Is dance like sport? Yes! It is a part of your National Curriculum for Year One and PE lessons. NO!! Because it’s not one of the accepted sports at the Olympics.
However, these are just a few common arguments hear on that subject. But which camp are you really on?! This post seeks to answer that question that has long tormenting little dancers around the world, what is dance really about? By answering that question we hope to lay down some firm ground rules and begin the process of creative expression. We will break down the different types of dance as a creative activity into its various components and look at how each relates to the audience.
Sport and Art
Sport and art go hand in hand because both involve the audience. While dance must first and foremost appeal to the audience in order to be successful, it also must work to create an environment where the audience can engage with the performer as an individual. And while it may be possible to draw crowds through dance as performance art, this is usually easier in live performances. Dance can easily become distracted by a noise outside of the dance floor, and without an audience to focus on the dance floor and the artist, dancing can easily come across as sloppy or embarrassing.
The sport of dance has often been associated with performance art and show business. The reality is that dance is an amazing combination of these elements. The dance itself can be seen as a performance art but most often the performance art comes from choreography and performance art. In other words, dancing is a combination of dance and sport.
What is a sport, then, when it comes to what is considered a women’s sport? It is not really a sport at all unless a woman participates in organized dance competitions. And, yes, there are dance competitions in America, Canada and some parts of Europe. However, in most of these competitions, men compete alongside women and the object of their desire is not necessarily to win. Competitors practice their sport, enjoy each others company and build social relationships and build self confidence.
To understand what is dance, you have to understand what is sport. Physical exertion is the foundation of both. Dancing is an artistic performance that uses both the body and mind in complex and precise ways to delight the audience and feel powerful yourself. While both require physical exertion, the difference between what is sport and what is dance is the goal.
Sport requires the athlete to “win” while dance uses creativity and spirit to find new ways to enjoy the dance. But the distinction between what is dance and what is sport is whether the end goal is achieved. If a dancer is not striving for some kind of competitive victory, then the dance is not truly sport. In other words, if a dance is not trying to win awards or competitions, it is performing art and is not necessarily considered a sport.
As such, there are competitions that can be viewed as street dance competitions as well as more mainstream types of dance competitions. Street dance competitions are held to judge skills, and the winners of these competitions often get prizes and recognition that can help motivate future dance students to hone their skills. They can also help dancers who may be struggling with techniques learn to apply them more smoothly and effectively. If a dancer wants to learn more advanced moves that do not require an athletic competition, they should look into private lessons with a skilled teacher who can teach them what is needed to become a professional dancer.
The important thing to remember is that while a dance presentation may use physical exertion, it is a creative activity.
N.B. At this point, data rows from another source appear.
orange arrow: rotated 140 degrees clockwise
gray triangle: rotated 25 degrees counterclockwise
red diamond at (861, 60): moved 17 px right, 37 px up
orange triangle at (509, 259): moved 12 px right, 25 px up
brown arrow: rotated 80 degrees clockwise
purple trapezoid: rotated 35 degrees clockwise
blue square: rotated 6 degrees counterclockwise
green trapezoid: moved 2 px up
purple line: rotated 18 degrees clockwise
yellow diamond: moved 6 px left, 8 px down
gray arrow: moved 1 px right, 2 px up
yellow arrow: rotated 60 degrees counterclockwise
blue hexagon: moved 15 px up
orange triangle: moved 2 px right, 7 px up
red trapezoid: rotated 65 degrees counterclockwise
Dancing is about the relationship between audience and performer, about building community and social relationships and about the journey of finding who we are. All of these things require effort and skill but they are not competitive activities. So the answer to the original question is that while a dance presentation may be a sport in its purest form, it is ultimately a creative activity.
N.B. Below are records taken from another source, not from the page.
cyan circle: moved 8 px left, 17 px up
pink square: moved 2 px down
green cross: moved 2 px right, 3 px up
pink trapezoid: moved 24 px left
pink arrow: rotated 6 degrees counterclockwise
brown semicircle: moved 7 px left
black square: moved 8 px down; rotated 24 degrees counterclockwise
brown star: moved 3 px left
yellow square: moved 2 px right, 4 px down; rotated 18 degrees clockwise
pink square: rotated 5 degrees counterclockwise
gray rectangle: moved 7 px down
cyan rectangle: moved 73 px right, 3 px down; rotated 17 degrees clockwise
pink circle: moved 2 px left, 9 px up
The point is that while dance can incorporate elements of both creative and athletic endeavour, it should not be considered as a competing activity between two competing individuals. The point of dance is to engage with the audience, and as such, the activity involves physical exertion (as in the case of salsa) or technical skill (as in the case of ballet). It is this physical exertion or technical skill component that makes dance what it is: a unique and highly demanding form of physical engagement that requires both artistic ability and mental acuity. This combination makes it unlike most other forms of physical activity, making it difficult for most people to engage in and enjoy it without becoming either bored or frustrated.